Records drawn from a dataset:
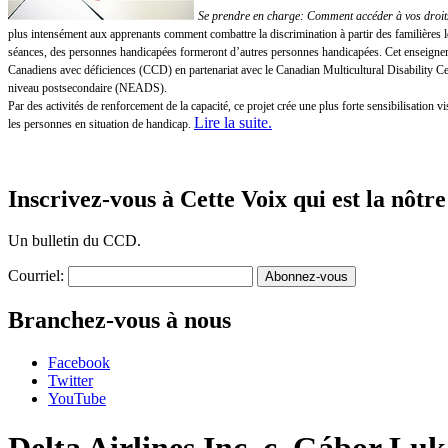
Se prendre en charge: Comment accéder à vos droits!
plus intensément aux apprenants comment combattre la discrimination à partir des familières 
séances, des personnes handicapées formeront d’autres personnes handicapées. Cet enseigneme
Canadiens avec déficiences (CCD) en partenariat avec le Canadian Multicultural Disability 
niveau postsecondaire (NEADS).
Par des activités de renforcement de la capacité, ce projet crée une plus forte sensibilisatio
Lire la suite
.
les personnes en situation de handicap.
Inscrivez-vous à Cette Voix qui est la nôtre
Un bulletin du CCD.
Courriel:
Branchez-vous à nous
Facebook
Twitter
YouTube
Delta Airlines Inc. c. Gábor Luk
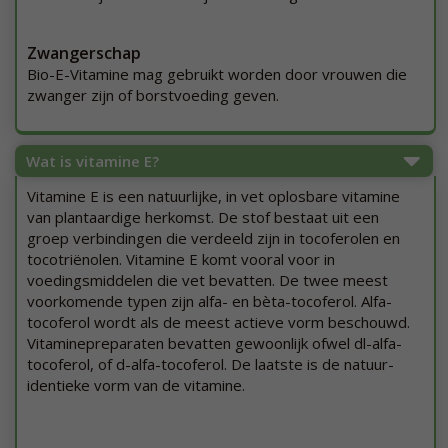
Zwangerschap
Bio-E-Vitamine mag gebruikt worden door vrouwen die
zwanger zijn of borstvoeding geven.
Wat is vitamine E?
Vitamine E is een natuurlijke, in vet oplosbare vitamine
van plantaardige herkomst. De stof bestaat uit een
groep verbindingen die verdeeld zijn in tocoferolen en
tocotriënolen. Vitamine E komt vooral voor in
voedingsmiddelen die vet bevatten. De twee meest
voorkomende typen zijn alfa- en bèta-tocoferol. Alfa-
tocoferol wordt als de meest actieve vorm beschouwd.
Vitaminepreparaten bevatten gewoonlijk ofwel dl-alfa-
tocoferol, of d-alfa-tocoferol. De laatste is de natuur-
identieke vorm van de vitamine.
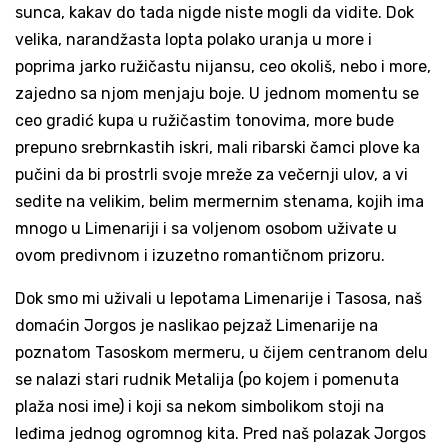
sunca, kakav do tada nigde niste mogli da vidite. Dok
velika, narandžasta lopta polako uranja u more i
poprima jarko ružičastu nijansu, ceo okoliš, nebo i more,
zajedno sa njom menjaju boje. U jednom momentu se
ceo gradić kupa u ružičastim tonovima, more bude
prepuno srebrnkastih iskri, mali ribarski čamci plove ka
pučini da bi prostrli svoje mreže za večernji ulov, a vi
sedite na velikim, belim mermernim stenama, kojih ima
mnogo u Limenariji i sa voljenom osobom uživate u
ovom predivnom i izuzetno romantičnom prizoru.
Dok smo mi uživali u lepotama Limenarije i Tasosa, naš
domaćin Jorgos je naslikao pejzaž Limenarije na
poznatom Tasoskom mermeru, u čijem centranom delu
se nalazi stari rudnik Metalija (po kojem i pomenuta
plaža nosi ime) i koji sa nekom simbolikom stoji na
leđima jednog ogromnog kita. Pred naš polazak Jorgos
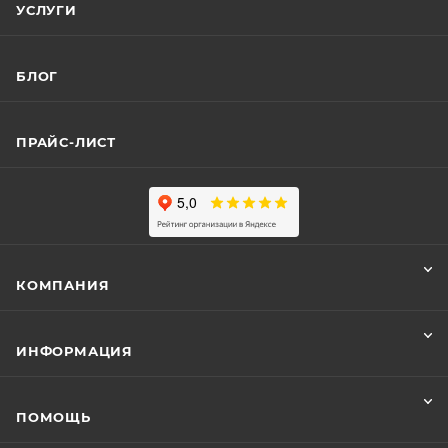
УСЛУГИ
БЛОГ
ПРАЙС-ЛИСТ
КОМПАНИЯ
ИНФОРМАЦИЯ
ПОМОЩЬ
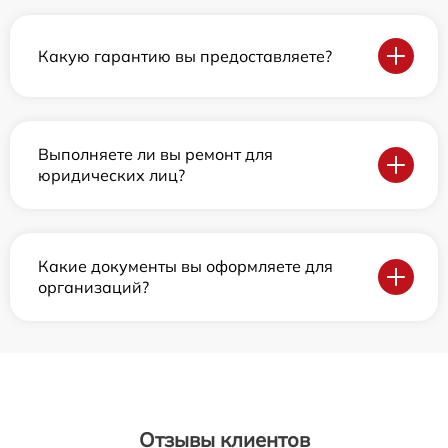
Какую гарантию вы предоставляете?
Выполняете ли вы ремонт для
юридических лиц?
Какие документы вы оформляете для
организаций?
Отзывы клиентов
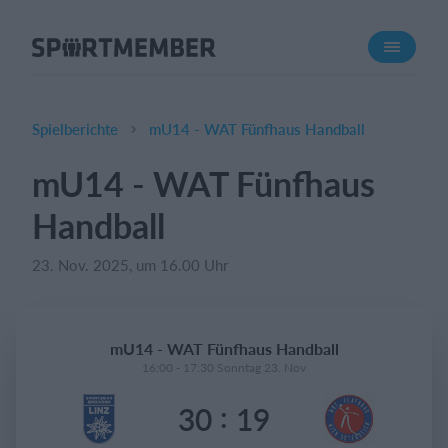
Über SportMember
Über uns
Triff uns
Spielberichte
mU14 - WAT Fünfhaus Handball
Karriere
mU14 - WAT Fünfhaus
Funktionen
Handball
Trainingsplan
Mitgliedsbeitrag
23. Nov. 2025, um 16.00 Uhr
Homepage erstellen
Vereins App
mU14 - WAT Fünfhaus Handball
Belegungsplan
16:00 - 17:30 Sonntag 23. Nov
:
30
19
Was kostet es?
Deutsch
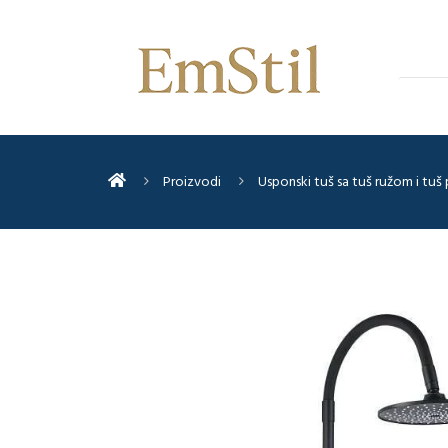
Proizvodi
Usponski tuš sa tuš ružom i tuš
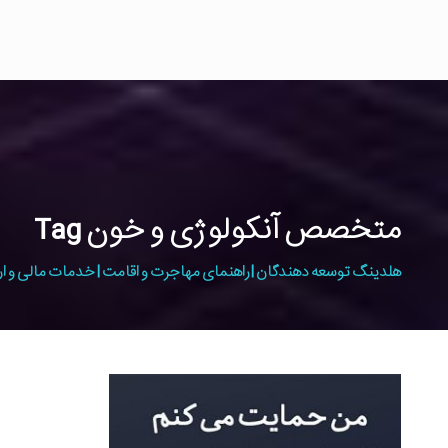
متخصص آنکولوژی و خون Tag
هلدینگ توسعه دهندگان | راهنمای مهاجرت و اقامت | خدمات مالی و ار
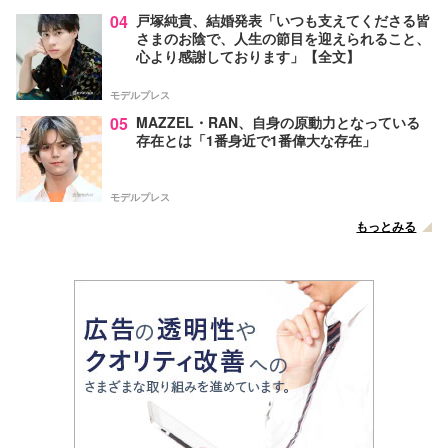
04
戸塚純貴、結婚発表「いつも支えてくださる皆
さまのお陰で、人生の節目を迎えられること、
心より感謝しております」【全文】
モデルプレス
05
MAZZEL・RAN、自身の原動力となっている
存在とは「1番身近で1番偉大な存在」
モデルプレス
もっとみる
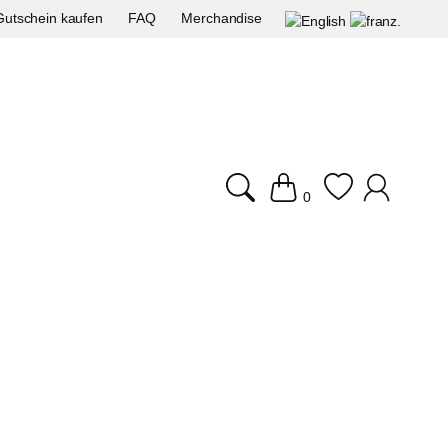
Gutschein kaufen
FAQ
Merchandise
0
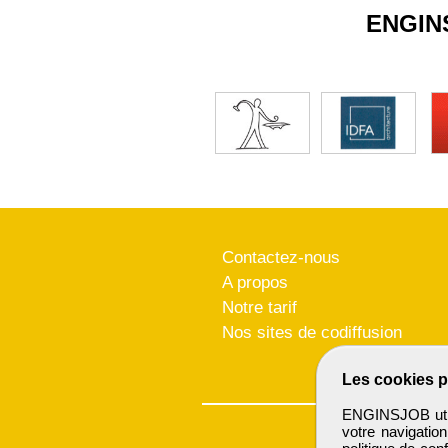
ENGIN
Contactez-nous
A propos
Notre tarif
Nos sites de codiffusion
Les cookies p
ENGINSJOB utili
votre navigatio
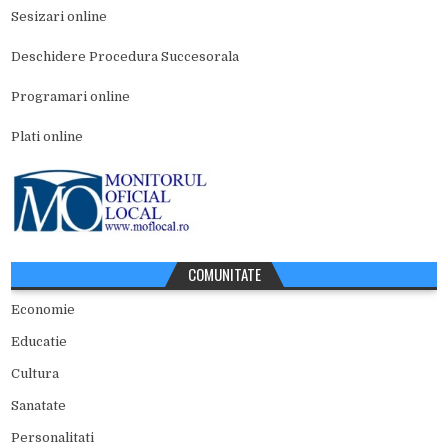
Sesizari online
Deschidere Procedura Succesorala
Programari online
Plati online
COMUNITATE
Economie
Educatie
Cultura
Sanatate
Personalitati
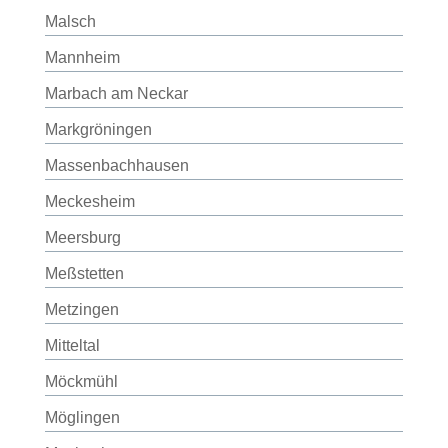
Malsch
Mannheim
Marbach am Neckar
Markgröningen
Massenbachhausen
Meckesheim
Meersburg
Meßstetten
Metzingen
Mitteltal
Möckmühl
Möglingen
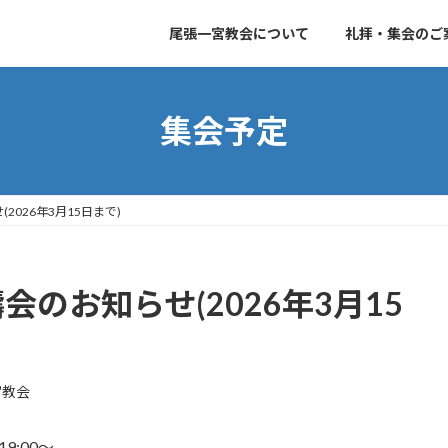
尾張一宮教会について
礼拝・集会のご
集会予定
026年3月15日まで)
のお知らせ(2026年3月15
宮教会
9:00～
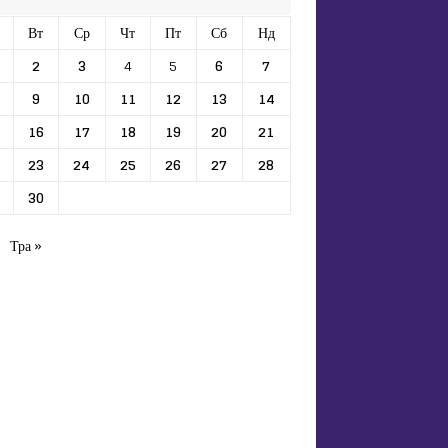
Вт
Ср
Чт
Пт
Сб
Нд
2
3
4
5
6
7
9
10
11
12
13
14
16
17
18
19
20
21
23
24
25
26
27
28
30
Тра »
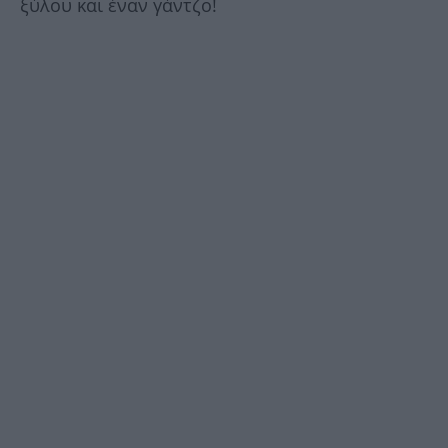
ξύλου και έναν γάντζο!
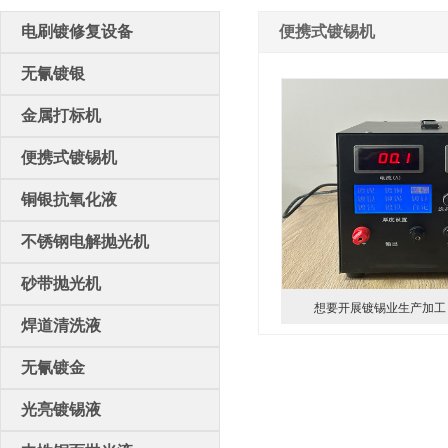
电刷镀修复设备
便携式镀锡机
无氰镀银
金属打标机
便携式镀锡机
铜银抗氧化液
不锈钢电解抛光机
砂带抛光机
想要开展镀锡业生产加工
焊道清洗液
无氰镀金
光亮镀锡液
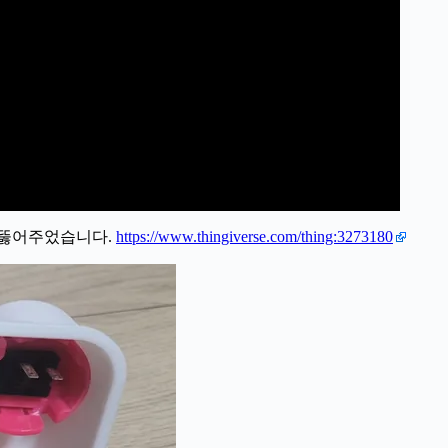
 뚫어주었습니다.
https://www.thingiverse.com/thing:3273180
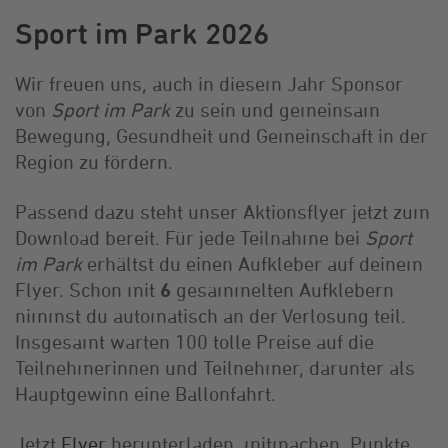
Sport im Park 2026
Wir freuen uns, auch in diesem Jahr Sponsor
von
Sport im Park
zu sein und gemeinsam
Bewegung, Gesundheit und Gemeinschaft in der
Region zu fördern.
Passend dazu steht unser Aktionsflyer jetzt zum
Download bereit. Für jede Teilnahme bei
Sport
im Park
erhältst du einen Aufkleber auf deinem
Flyer. Schon mit
6
gesammelten Aufklebern
nimmst du automatisch an der Verlosung teil.
Insgesamt warten 100 tolle Preise auf die
Teilnehmerinnen und Teilnehmer, darunter als
Hauptgewinn eine Ballonfahrt.
Jetzt
Flyer
herunterladen, mitmachen, Punkte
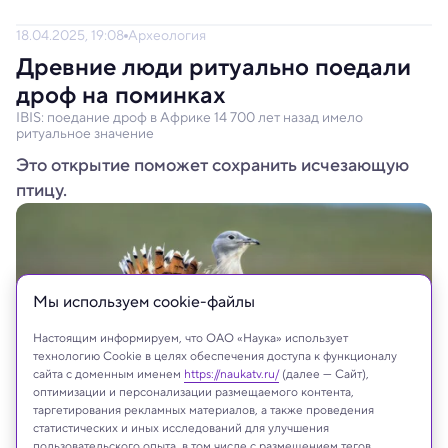
18.04.2025, 19:08
Археология
Древние люди ритуально поедали
дроф на поминках
IBIS: поедание дроф в Африке 14 700 лет назад имело
ритуальное значение
Это открытие поможет сохранить исчезающую
птицу.
Мы используем сookie-файлы
Настоящим информируем, что ОАО «Наука» использует
технологию Cookie в целях обеспечения доступа к функционалу
сайта с доменным именем
https://naukatv.ru/
(далее — Сайт),
оптимизации и персонализации размещаемого контента,
таргетирования рекламных материалов, а также проведения
статистических и иных исследований для улучшения
пользовательского опыта, в том числе с размещением тегов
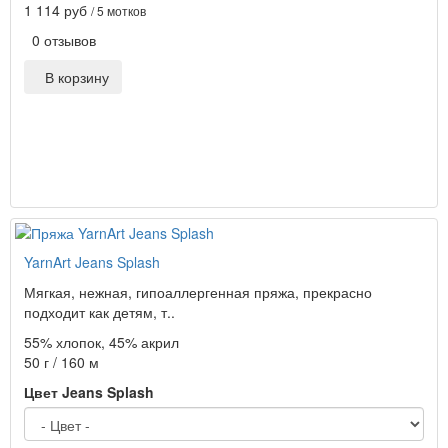
1 114 руб
/ 5 мотков
0 отзывов
В корзину
YarnArt Jeans Splash
Мягкая, нежная, гипоаллергенная пряжа, прекрасно
подходит как детям, т..
55% хлопок, 45% акрил
50 г / 160 м
Цвет Jeans Splash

Required work: Although the records hold pictures, the copy must not; give again exactly the lines from the one with "Canadiens avec déficiences" through the one with "velika, narandžasta lopta".

Answer space:
Canadiens avec déficiences (CCD) en partenariat avec le Canadian Multicultural Disability 
niveau postsecondaire (NEADS).
Par des activités de renforcement de la capacité, ce projet crée une plus forte sensibilisatio
Lire la suite
.
les personnes en situation de handicap.
Inscrivez-vous à Cette Voix qui est la nôtre
Un bulletin du CCD.
Courriel:
Branchez-vous à nous
Facebook
Twitter
YouTube
Delta Airlines Inc. c. Gábor Luk
Zwangerschap
Bio-E-Vitamine mag gebruikt worden door vrouwen die
zwanger zijn of borstvoeding geven.
Wat is vitamine E?
Vitamine E is een natuurlijke, in vet oplosbare vitamine
van plantaardige herkomst. De stof bestaat uit een
groep verbindingen die verdeeld zijn in tocoferolen en
tocotriënolen. Vitamine E komt vooral voor in
voedingsmiddelen die vet bevatten. De twee meest
voorkomende typen zijn alfa- en bèta-tocoferol. Alfa-
tocoferol wordt als de meest actieve vorm beschouwd.
Vitaminepreparaten bevatten gewoonlijk ofwel dl-alfa-
tocoferol, of d-alfa-tocoferol. De laatste is de natuur-
identieke vorm van de vitamine.
sunca, kakav do tada nigde niste mogli da vidite. Dok
velika, narandžasta lopta polako uranja u more i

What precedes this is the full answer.